病院側としても、下手に警察を刺激しないようにしないといけないということは、事務長に言明していた。

「実はお宅のナースの数人が、警察に相談に来られたんですよ。ここは看護婦の寮があるということですね。そこでの仲良しの同期だという子たちが気にしてこられたんです。ということですので、彼女たちを叱らないでやってください。きっと、病院側の忙しさが分かっているので、彼女たちは自主的に警察までわざわざ来てくれたんだと思います。その勇気に免じてですね。そのあたりは穏便に」

 と清水警部補がいうと、

「それはもちろんのことです。本来であれば我々が率先して行う必要があるものを彼女たちが自主的にしてくれたのだから、叱るところか、褒めてあげたいほどですね」

 と、事務長は言った。

 青酸カリが見つかっていなければ、きっと彼女たちが叱られていたことは避けられないのだろうが、見つかった以上、彼女たちを責める大義名分はない。むしろ、褒めてあげていいレベルのことであった。

 事務長の言葉の真意がどこにあるのか、清水警部補はその様子を探っていた。

 それを見ていると、今の言葉に大きなウソはないということを感じ、さらに精神的な余裕まで感じられたことが不思議だった。

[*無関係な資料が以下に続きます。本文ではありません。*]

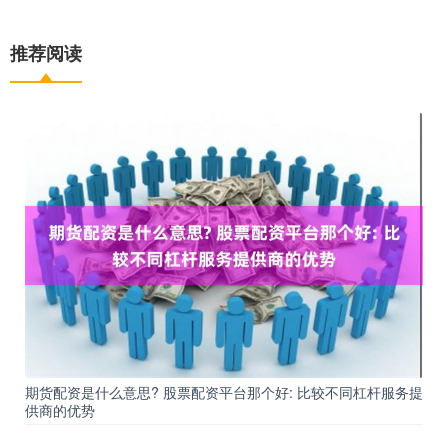
推荐阅读
期货配资是什么意思? 股票配资平台那个好: 比较不同杠杆服务提
供商的优势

――警察に来られると、青酸カリの問題があるので、相当な緊張があるはずなのに、この余裕は何なのだろう?

 と感じた。

「じゃあ、中島さんの失踪について、何か分かっていることがあれば、遠慮なくおっしゃっていただければいいと思っております」

 と、わざと、言葉を砕くように柔らかくして話した。

「中島が最後に勤務に就いたのが、五日前のことでした。夜勤だったのですが、朝、普段通りに勤務を終えたと記憶しています。その日は私も申し送りの時間、一緒にいましたので、夜勤からの報告を話したのは、中島でした。だから余計に覚えているんですよ」

 と事務長がいうと、

「そうですか。じゃあ、その後の勤務はどうなっていたんです?」

 という清水の質問に事務長は、

「その日はもちろん、夜勤明けになりますので、一日はオフですね。そして、それから彼女は二連休を取っていたんです。だから、本来なら昨日が休み明けの初日だったんですが、来なかったのでおかしいなとは思ったのですが、今日も来ていないでしょう? それでやっと何かおかしいということになったわけです。皆も彼女のような几帳面な人が二日も続けて無断欠勤になっているとは思っていませんからね」

 と、答えていた。

「なるほど、それではまだ捜索願というには、時期総称かも知れないですね。何と言っても、病院側は家族ではないのだから、家族の事情やプライベイトにまでは関わっていませんからね。この時期に捜索願を出せば、却っておかしいですよね」

 と、清水刑事がいうと、

「そうなんですよ。このあたりは病院側としても、難しいところで、捜索願を出したがそのとたんに、フラッと帰ってくることもありますよね。そうなると、もし、次に似たようなことがあったら、今度こそ捜索願が出しにくくなる。そのあたりの線引きが難しいのかも知れないですね」

 と事務長は言った。

「分かりますよ。それは事務長さんとしては当然のことだと思います。そう考えると、逆にお友達が捜索願を早急に出したというのが、なぜなんだろうと思えてきますね? それはきっと、友達のことを思ってのことであり、自分の立場に置き換えたら? というところにも考えが及んだのかも知れないですね」

 と清水は言った。

「そうですね。彼女たちのような思春期に近い女の子は、恋人問題なども結構あったりする場合もありますからね。恋は盲目と言いますから。行方不明になったとなると、まず最初に自殺というのが頭をよぎりますよね。傷心の中にどこかに旅行に出て、そのまま死にたくなったとかいう話もよく聞きますからね」

 と、事務長は大げさなたとえ話を始めた。

 これは病院側との話の中で、

「話が失踪のところで停滞してしまえば、中島君が恋愛に悩んでいたかも知れないという話に持っていって、すべての目をそっちに向けるようにするんだ。なるべく薬の話に触れないようにね」

 ということだったからなのだ。

 だが、警察側とすれば、

「自分の立場に置き換えたら」

 という言葉を発することで、相手に無言の圧力を加えていたのだが、いかんせんそこまで気付くことがなかったのは、少し皮肉だったのかも知れない。

「そうですか。分かりました。あと、彼女が何か失踪前にトラブルを抱えていたというようなことを聞いていませんか? 病院内のことでも、それ以外ということでもです」

 と清水は聞いた。

「いいえ、それはありません。病院というところは、場所の特異性もあってか、なるべく人のプライバシーには触れないようにしているので、細かいところは分かりません。そういう意味では捜索願を出してくれた彼女たちの方が詳しいのではないですか? 彼女たちの方で何か言っていませんでしたか? 何しろ捜索願を出しにいってくれたくらいですからね」

 と皮肉にも聞こえる言い方を事務長はした。

 ただ、これはわざと聞こえるようにしたのであって、反応を診たかったからだ。

 だが、その必要もなく、清水は、事務長の話に、あまり不審を抱いているような雰囲気ではなかったのだ。